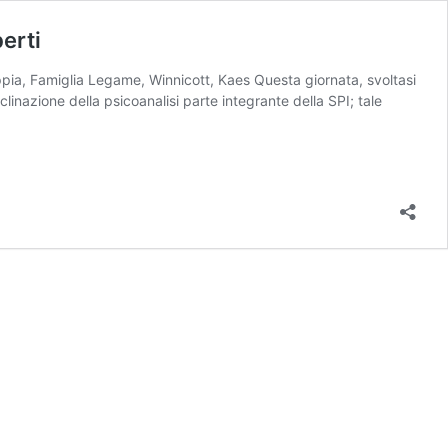
erti
oppia, Famiglia Legame, Winnicott, Kaes Questa giornata, svoltasi
linazione della psicoanalisi parte integrante della SPI; tale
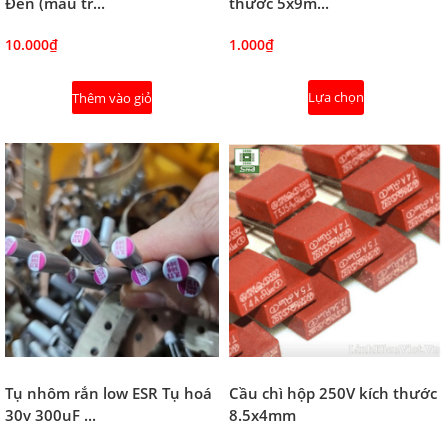
Đen (màu tr...
thước 5x9m...
10.000₫
1.000₫
Lựa chọn
Thêm vào giỏ
Tụ nhôm rắn low ESR Tụ hoá
Cầu chì hộp 250V kích thước
30v 300uF ...
8.5x4mm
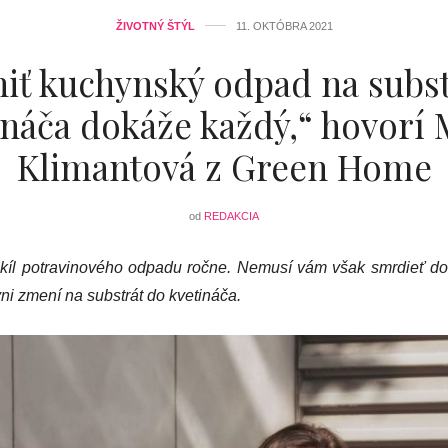
ŽIVOTNÝ ŠTÝL
11. OKTÓBRA 2021
iť kuchynský odpad na subst
ináča dokáže každý,“ hovorí 
Klimantová z Green Home
od
REDAKCIA
kíl potravinového odpadu ročne. Nemusí vám však smrdieť do
ni zmení na substrát do kvetináča.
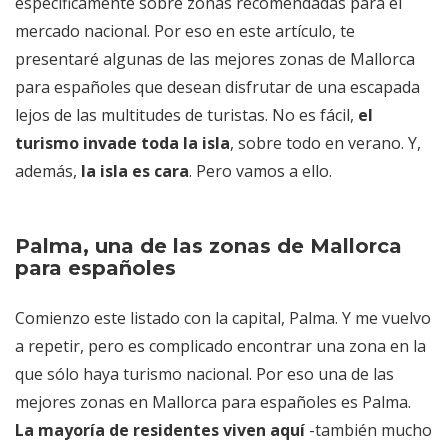
específicamente sobre zonas recomendadas para el
mercado nacional. Por eso en este artículo, te
presentaré algunas de las mejores zonas de Mallorca
para españoles que desean disfrutar de una escapada
lejos de las multitudes de turistas. No es fácil,
el
turismo invade toda la isla
, sobre todo en verano. Y,
además,
la isla es cara
. Pero vamos a ello.
Palma, una de las zonas de Mallorca
para españoles
Comienzo este listado con la capital, Palma. Y me vuelvo
a repetir, pero es complicado encontrar una zona en la
que sólo haya turismo nacional. Por eso una de las
mejores zonas en Mallorca para españoles es Palma.
La mayoría de residentes viven aquí
-también mucho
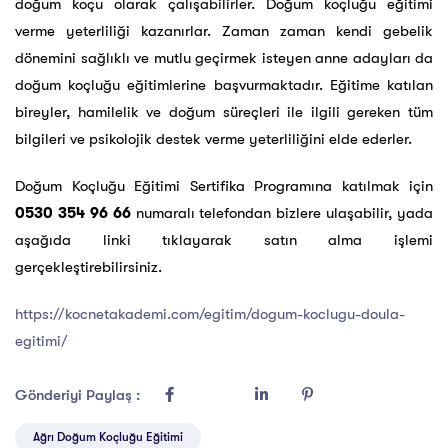
doğum koçu olarak çalışabilirler. Doğum koçluğu eğitimi
verme yeterliliği kazanırlar. Zaman zaman kendi gebelik
dönemini sağlıklı ve mutlu geçirmek isteyen anne adayları da
doğum koçluğu eğitimlerine başvurmaktadır. Eğitime katılan
bireyler, hamilelik ve doğum süreçleri ile ilgili gereken tüm
bilgileri ve psikolojik destek verme yeterliliğini elde ederler.
Doğum Koçluğu Eğitimi Sertifika Programına katılmak için
0530 354 96 66
numaralı telefondan bizlere ulaşabilir, yada
aşağıda linki tıklayarak satın alma işlemi
gerçekleştirebilirsiniz.
https://kocnetakademi.com/egitim/dogum-koclugu-doula-
egitimi/
Gönderiyi Paylaş :
Ağrı Doğum Koçluğu Eğitimi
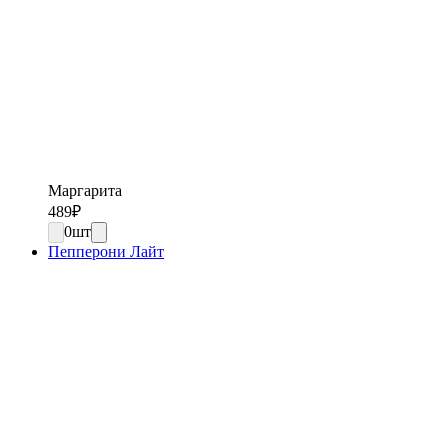
Маргарита
489
₽
0
шт
Пепперони Лайт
::::::::::
**THE TASK**
Give back the entire listing verbatim, without the pictures.

**ANSWER TO THIS EXERCISE**
erti
oppia, Famiglia Legame, Winnicott, Kaes Questa giornata, svoltasi
linazione della psicoanalisi parte integrante della SPI; tale
Đen (màu tr...
thước 5x9m...
10.000₫
1.000₫
Lựa chọn
Thêm vào giỏ
Tụ nhôm rắn low ESR Tụ hoá
Cầu chì hộp 250V kích thước
30v 300uF ...
8.5x4mm
ŽIVOTNÝ ŠTÝL
11. OKTÓBRA 2021
iť kuchynský odpad na subst
ináča dokáže každý,“ hovorí 
Klimantová z Green Home
od
REDAKCIA
kíl potravinového odpadu ročne. Nemusí vám však smrdieť do
ni zmení na substrát do kvetináča.
específicamente sobre zonas recomendadas para el
mercado nacional. Por eso en este artículo, te
presentaré algunas de las mejores zonas de Mallorca
para españoles que desean disfrutar de una escapada
lejos de las multitudes de turistas. No es fácil,
el
turismo invade toda la isla
, sobre todo en verano. Y,
además,
la isla es cara
. Pero vamos a ello.
Palma, una de las zonas de Mallorca
para españoles
Comienzo este listado con la capital, Palma. Y me vuelvo
a repetir, pero es complicado encontrar una zona en la
que sólo haya turismo nacional. Por eso una de las
mejores zonas en Mallorca para españoles es Palma.
La mayoría de residentes viven aquí
-también mucho
doğum koçu olarak çalışabilirler. Doğum koçluğu eğitimi
verme yeterliliği kazanırlar. Zaman zaman kendi gebelik
dönemini sağlıklı ve mutlu geçirmek isteyen anne adayları da
doğum koçluğu eğitimlerine başvurmaktadır. Eğitime katılan
bireyler, hamilelik ve doğum süreçleri ile ilgili gereken tüm
bilgileri ve psikolojik destek verme yeterliliğini elde ederler.
Doğum Koçluğu Eğitimi Sertifika Programına katılmak için
0530 354 96 66
numaralı telefondan bizlere ulaşabilir, yada
aşağıda linki tıklayarak satın alma işlemi
gerçekleştirebilirsiniz.
https://kocnetakademi.com/egitim/dogum-koclugu-doula-
egitimi/
Gönderiyi Paylaş :
Ağrı Doğum Koçluğu Eğitimi
Маргарита
489
₽
0
шт
Пепперони Лайт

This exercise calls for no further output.